Aber die rot orange farbenen Strahlen, die die Gärten des Anwesens in einen fast magischen Schimmer tauchten, nahm ich kaum wahr.

Das einzige, was meine Gedanken im Griff hatte war sie. Schon wieder. In letzter Zeit war ich so oft an sie erinnert worden und jetzt... Ich schloss die Lider und ließ das steinerne Gesicht der Statue wieder vor meinem inneren Auge auftauchen.

Der kühle Stein unter meiner Hand, ihr Gesichtsausdruck. Ich spürte etwas Nasses auf meiner Wange und öffnete die Augen wieder, aber ich machte mir nicht die Mühe, meine Tränen weg zu wischen.

Wie sollte ich Ray bloß dazu bringen, sie mir zu geben? Schuld und Schmerz schnürten mir die Brust zu.

Wie konnte das ganze nach so vielen Jahrhunderten noch so weh tun? Ich lehnte meinen Kopf an die kühle Scheibe, während ich mir vorstellte, sie säße neben mir.

Sonnenaufgänge hatte sie immer geliebt und dieser hier war besonders schön. Viel zu schön um zu weinen, jedenfalls hätte sie das gesagt. Unwillkürlich schlich sich ein trauriges Lächeln auf mein Gesicht.

Ich hatte immer die Sonnenuntergänge mehr gemocht. Sie hatten viel kräftigere Farben und oft sah man auch schon vereinzelt die ersten Sterne am Himmel.

Wie oft wir uns darüber gestritten hatten, ob Sonnenauf oder -untergänge schöner waren. Wie gern ich genau jetzt mit ihr darüber streiten würde. Ein Seufzen entfuhr mir. Auch, wenn ich nicht wusste, wie, ich musste sie retten, das stand fest. Koste es was es wolle.

In diesem Augenblick  störte etwas diesen perfekten Moment. Erst konnte ich nicht sagen, was es war. Ein Vogel? Nein, der würde mich nicht stören. Aber was war es dann?
Etwas flog immer näher auf das Anwesen zu.

Dann wurde es mir mit einem Schlag klar. Engel. Wie von der Tarantel gestochen sprang ich auf und fluchte laut auf.

"Bitte Kassadya, das ist eine Bibliothek. Wenn du schon hier schlafen musst, dann tu das bitte leise", erklärte Raymonds pseudo freundliche Stimme plötzlich hinter mir.

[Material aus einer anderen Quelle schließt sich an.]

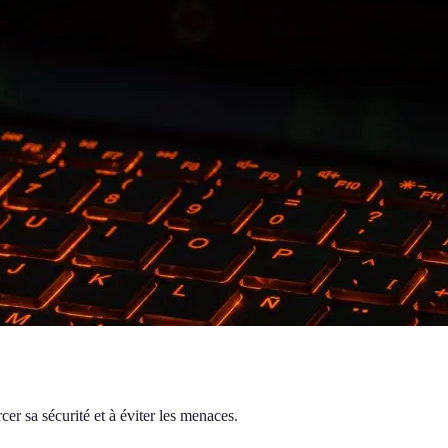
er sa sécurité et à éviter les menaces.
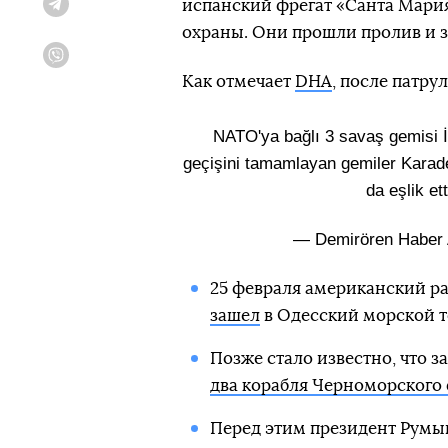
испанский фрегат «Санта Мария
Telegram
охраны. Они прошли пролив и з
Viber
Как отмечает
DHA
, после патр
NATO'ya bağlı 3 savaş gemisi 
geçişini tamamlayan gemiler Karaden
da eşlik ett
— Demirören Haber 
25 февраля американский р
зашел
в Одесский морской т
Позже стало известно, что 
два корабля Черноморского
Перед этим президент Румы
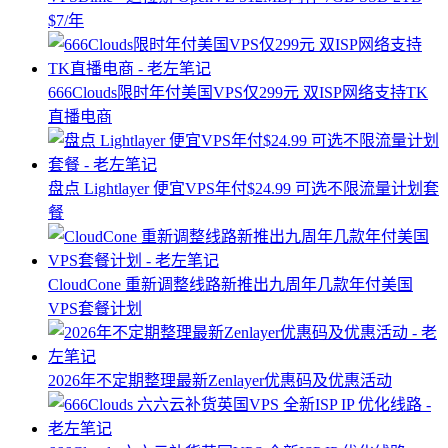
$7/年
666Clouds限时年付美国VPS仅299元 双ISP网络支持TK
直播电商
盘点 Lightlayer 便宜VPS年付$24.99 可选不限流量计划套
餐
CloudCone 重新调整线路新推出九周年几款年付美国
VPS套餐计划
2026年不定期整理最新Zenlayer优惠码及优惠活动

Unter anderen Umständen  hätte ich jetzt darauf hingewiesen, das er mir kein Zimmer zur Verfügung gestellt hatte und es dementsprechend nicht verwunderlich war, wenn ich in der Biblothek schlief, aber jetzt ließ ich auch sein plötzliches Auftauchen unkommentiert und sagte stattdessen nur ein Wort.

"Engel"

Ray runzelte die Stirn und blickte aus dem Fenster. Sein Blick verfinsterte sich schlagartig.

"Was wollen diese Scheusale hier?!", murmelte er verärgert und machte sich schnell auf den Weg, raus aus der Bibliothek. Ich folgte ihm.

"Lori", beantwortete ich seine rethorische Frage. Er ignorierte mich.

"Henry!", rief er einen blonden, jungen Dämon zu sich, der gerade dabei war, im Esszimmer zu verschwinden.

"Versteck Lori, die Engel sind hier", befahl er. Der Dämon nickte schnell, änderte seine Richtung und eilte eine Treppe hinauf.

"Das wird nichts bringen. Wenn sie sich schon die Mühe machen herzukommen, wissen sie, dass sie hier ist und werden ohne sie nicht wieder gehen", erlärte ich.

"Ich weiß", gab er gepresst zurück und betrat nun das Esszimmer. Ich trat hinter ihm durch die Tür.

Der Raum dahinter war groß, wenn nicht schon riesig. Der Boden bestand aus glänzendem Parkett und die Wände waren mit hellem Holz vertäfelt. Zwei riesige Kronleuchter funkelten im Licht der Morgensonne. Der große Holztisch in der Mitte war gedeckt und an der Seite stand ein großzügiges Frühstücksbuffet. Es wirkte fast, wie der Früstucksaal in einem Fünfsterne-Hotel.